◆ **EXERCISE DESCRIPTION**: Pictures aside, can you reproduce the records word for word?

[Saved entries]

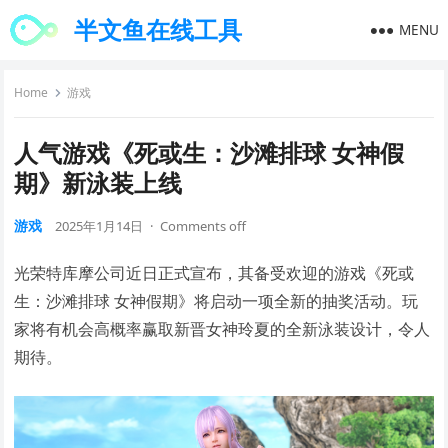
半文鱼在线工具
MENU
Home
游戏
人气游戏《死或生：沙滩排球 女神假
期》新泳装上线
游戏
2025年1月14日
·
Comments off
光荣特库摩公司近日正式宣布，其备受欢迎的游戏《死或
生：沙滩排球 女神假期》将启动一项全新的抽奖活动。玩
家将有机会高概率赢取新晋女神玲夏的全新泳装设计，令人
期待。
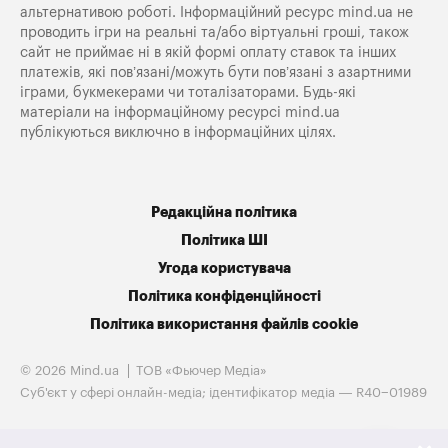
альтернативою роботі. Інформаційний ресурс mind.ua не
проводить ігри на реальні та/або віртуальні гроші, також
сайт не приймає ні в якій формі оплату ставок та інших
платежів, які пов’язані/можуть бути пов’язані з азартними
іграми, букмекерами чи тоталізаторами. Будь-які
матеріали на інформаційному ресурсі mind.ua
публікуються виключно в інформаційних цілях.
Редакційна політика
Політика ШІ
Угода користувача
Політика конфіденційності
Політика використання файлів cookie
© 2026 Mind.ua
ТОВ «Фьючер Медiа»
Cуб'єкт у сфері онлайн-медіа; ідентифікатор медіа — R40−01989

◆ **RESULT FOR THIS EXERCISE**:
半文鱼在线工具
MENU
Home
游戏
人气游戏《死或生：沙滩排球 女神假
期》新泳装上线
游戏
2025年1月14日
·
Comments off
光荣特库摩公司近日正式宣布，其备受欢迎的游戏《死或
生：沙滩排球 女神假期》将启动一项全新的抽奖活动。玩
家将有机会高概率赢取新晋女神玲夏的全新泳装设计，令人
期待。
альтернативою роботі. Інформаційний ресурс mind.ua не
проводить ігри на реальні та/або віртуальні гроші, також
сайт не приймає ні в якій формі оплату ставок та інших
платежів, які пов’язані/можуть бути пов’язані з азартними
іграми, букмекерами чи тоталізаторами. Будь-які
матеріали на інформаційному ресурсі mind.ua
публікуються виключно в інформаційних цілях.
Редакційна політика
Політика ШІ
Угода користувача
Політика конфіденційності
Політика використання файлів cookie
© 2026 Mind.ua
ТОВ «Фьючер Медiа»
Cуб'єкт у сфері онлайн-медіа; ідентифікатор медіа — R40−01989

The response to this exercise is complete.